I would also argue that this transformation also suggests that there is
very little material basis and political space for any serious
social-democratic project these days.  The virtual annihilation of the
Alliance party in NZ is further evidence.  I would suggest this is
highly significant historically.




> But the change from
> unionised "labour aristocrats" to middle class professionals is somewhat
> significant. It certainly means that revolutionaries should abandon the
> gallows-pole-support and reach for the Kalashnikov, metaphorically speaking.
> But I wouldn't at this stage rule out a turn back to the left by the ALP
> depending on the course of the struggle (and the need for the bourgeoisie to
> buy off sections of unionised workers again).


Since I think a *qualitative* change has taken place, I don't think Lps
can simply flip back into being old-style social democratic outfits.

My view is that this is good.  It is now a much clearer/straighter fight
between revolutionaries and bourgeois parties without social democracy
getting in the way.  Of curse, the impact effect of the end of social
democracy is a disorienting one on large sections of the working class,
but historically a good thing.


> I don't know as much about the
> NZLP. (I tried to download revolution#14 but the link was broken - is your
> website all up?).


Someone else contacted me off-list about this, and I have notified our
web guy.  Hopefully he can sort it out.  It was there last time I looked
for it, a few weeks back.



>
> The stimulus for this is the leaner, meaner post-Cold War neoliberalism that
> has eaten into (if not destroyed) the privileges of the traditional labour
> aristocracy.
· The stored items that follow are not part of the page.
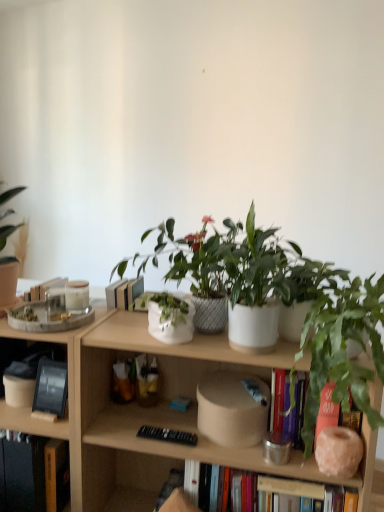 Question: Is the position of black matte tablet at left, which ranks as the 2th book in bottom-to-top order, less distant than that of green matte houseplant at right?

Choices:
 (A) no
 (B) yes

Answer: (A)

Question: Is black matte tablet at left, the first book when ordered from top to bottom, located outside green matte houseplant at right?

Choices:
 (A) no
 (B) yes

Answer: (B)

Question: Is green matte houseplant at right at the back of black matte tablet at left, which ranks as the 2th book in bottom-to-top order?

Choices:
 (A) yes
 (B) no

Answer: (B)

Question: From the image's perspective, would you say black matte tablet at left, the first book when ordered from top to bottom, is shown under green matte houseplant at right?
That's the basis for the working class voters abandoning Labor,
> the growth of right-wing scapegoating politics (around refugees, and the
> unfortunately substantial white working class support for Hanson's One
> Nation). It's also the basis for the growth of the left, if we get our
> strategy right.


yep, I basically agree with this.



>
> Exactly how much of the working class, strictly defined, is still part of
> a "labour aristocracy" and part of the Labor/New Labour constituency I'm not
> sure. It's not a crucial point. But there still are workers in Labor - they
> just act like they are middle class yuppies, for the most part. They have
> wholly gone over to capitalism. Where's my Kalashnikov?


I'm actually kind of dubious about the notion of a modern labour
aristocracy.  In NZ, it would be quite hard to identify such a layer,
even 20 years ago.  If you did it on the basis of income you'd have
ended up arguing that meat workers were part of the labour aristocracy,
and yet they were largely Maori and Pacific Islanders.  There are very
few workers around these days in NZ whose conditions of life give them
the privileges that Marx and Engels noted among the labour aristocracy
in Britain in the late Victorian era.  The modern factory system has
also done away with most of the old craft skills which typified that layer.